Lynne Yoshiko Nakasone-Sensei, director and grand master of Hooge Ryu Hana Nuuzi no Kai Nakasone Dance Academy, was bestowed The Order of the Rising Sun, Gold and Silver Rays, for her contributions to the perpetuation of Okinawan culture in Hawai‘i. The award is one of the highest honors a Japanese citizen or non-citizen can receive from the Emperor of Japan.

Nakasone-Sensei and her husband Clarence decided to attend the formal presentation ceremony at the Ministry of Foreign Affairs in Tökyö, where Nobuo Kishi, vice minister of foreign affairs, presented her the imperial decoration. The certificate was made in her birth name, Yoshiko Takahara.

The Nakasones and the other awardees were then driven to the Imperial Palace, where they were formally, and personally, congratulated by Emperor Akihito. Sensei said she told the emperor that she had come from Hawai‘i and that he smiled and asked whether everyone in Hawai‘i was well. She described her conversation as “a great honor and one of the most moving moments in her life.”

Nakasone-Sensei met Emperor Akihito — then Crown Prince Akihito — on one other occasion, in 1960, during his honeymoon in Hawai‘i, when she performed a traditional Okinawan dance for Akihito and his new bride Michiko.

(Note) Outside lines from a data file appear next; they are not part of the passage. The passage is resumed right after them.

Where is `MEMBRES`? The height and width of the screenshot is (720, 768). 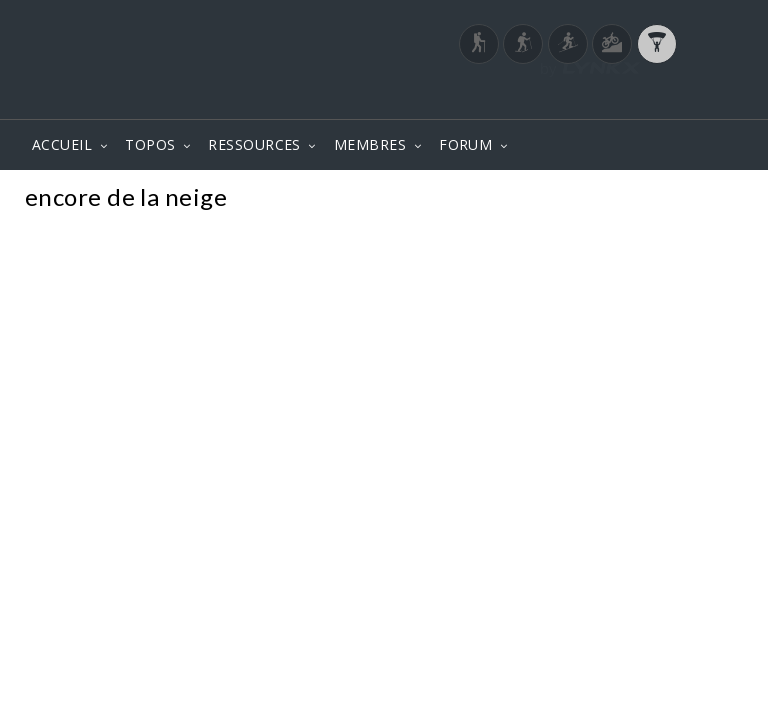 MEMBRES is located at coordinates (370, 144).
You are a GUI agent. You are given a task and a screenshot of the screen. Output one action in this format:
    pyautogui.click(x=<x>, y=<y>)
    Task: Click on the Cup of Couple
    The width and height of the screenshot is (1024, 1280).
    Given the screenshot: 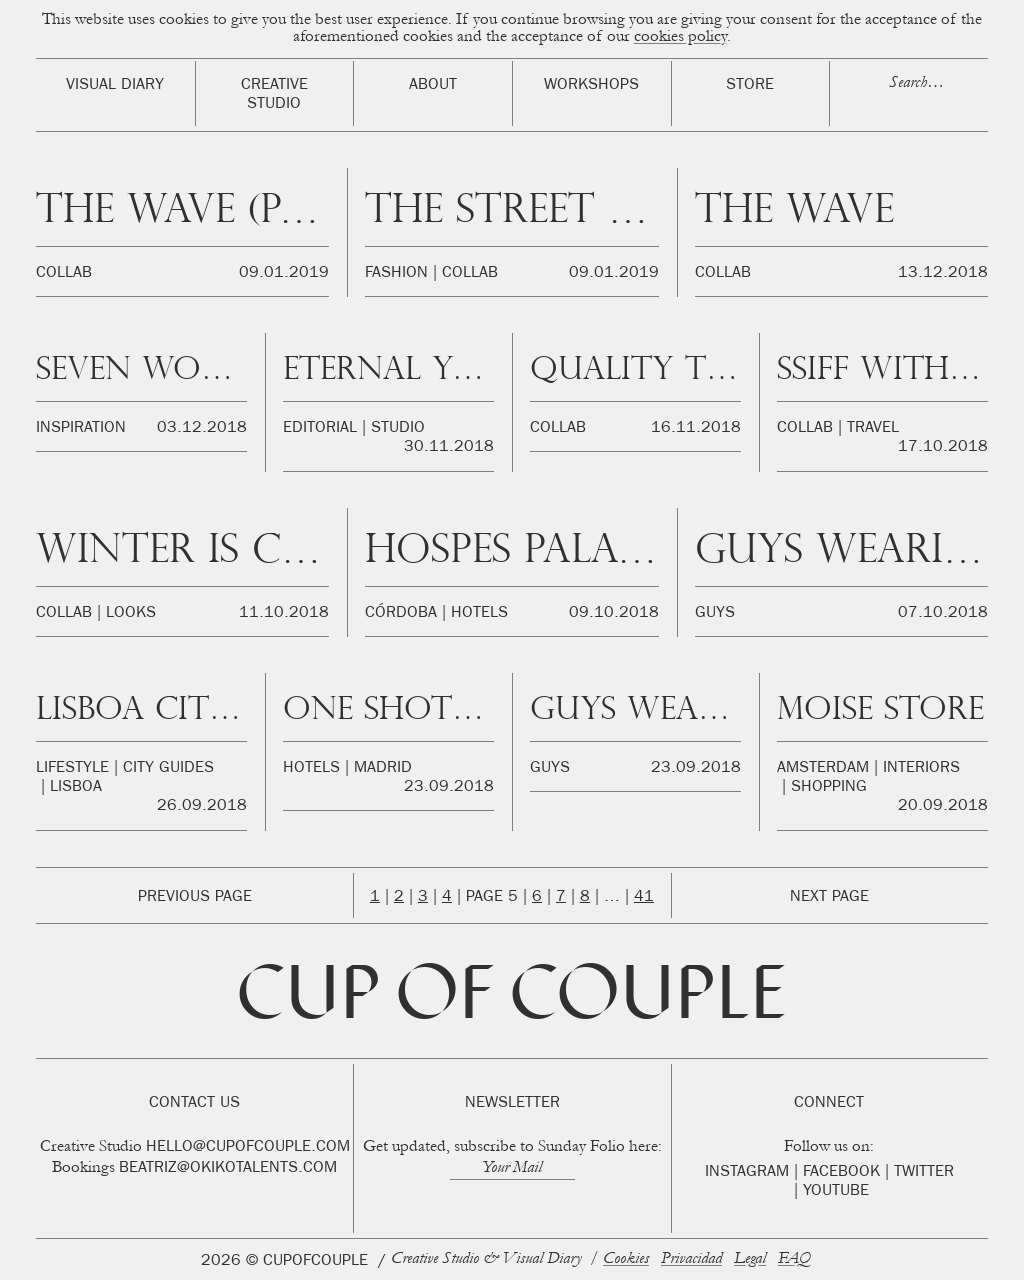 What is the action you would take?
    pyautogui.click(x=512, y=1000)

Nakasone-Sensei said that receiving two great cultural honors — one from her native country, Japan, and the other from her adopted country, the United States — has reinforced her desire to further perpetuate cultural exchange between the two countries.

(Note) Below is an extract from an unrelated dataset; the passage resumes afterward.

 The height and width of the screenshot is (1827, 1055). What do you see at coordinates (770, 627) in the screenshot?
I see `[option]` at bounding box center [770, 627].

In September 2012, with the late U.S. Sen. Daniel Inouye by her side, Nakasone-Sensei was presented a National Heritage Fellowship from the National Endowment for the Arts. She and her family and an entourage of Okinawan musicians traveled to Washington, D.C., to accept the award in person and to perform with her fellow National Heritage fellows.

Yoshiko Nakasone was born in Okinawa and settled in Hawai‘i after marrying her husband, a Hawai‘i-born kibei-nisei. In 1956, she established her dance school and began teaching traditional Okinawan dance. Sensei’s recognition is the result of her ongoing efforts to preserve and perpetuate the art of Ryukyuan dance, while also serving as a cultural ambassador between the U.S. and Japan.

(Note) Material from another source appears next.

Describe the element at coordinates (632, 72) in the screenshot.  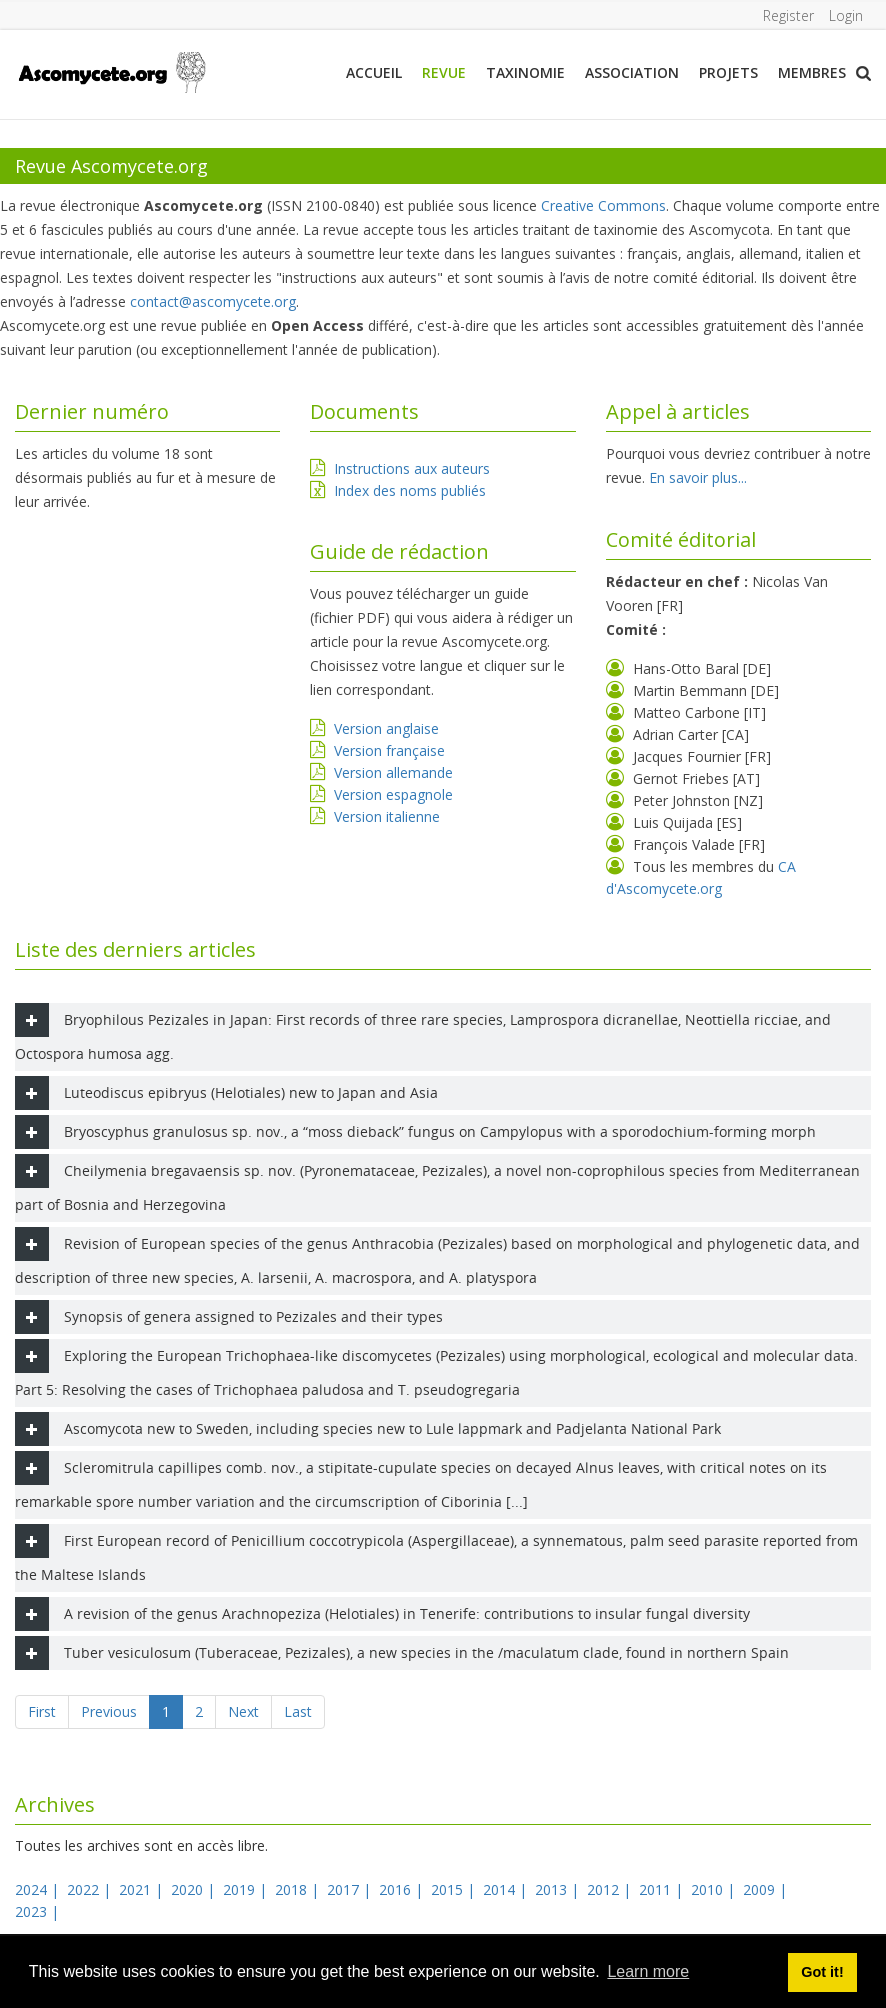 I see `Association` at that location.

Also presented an imperial decoration in the spring was Dennis Teranishi, president and CEO of the Pacific International Center for High Technology Research. Teranishi was previously vice chairman and CEO of Hawaiian Host, Inc. He was awarded The Order of the Rising Sun, Gold Rays with Rosette for his contributions to the promotion of mutual understanding and friendly relations between Japan and the U.S. through economic and technological exchanges. Teranishi, who is also a member of the Board of Councilors of the U.S.-Japan Council, accepted his decoration at the Japanese Consulate in Honolulu.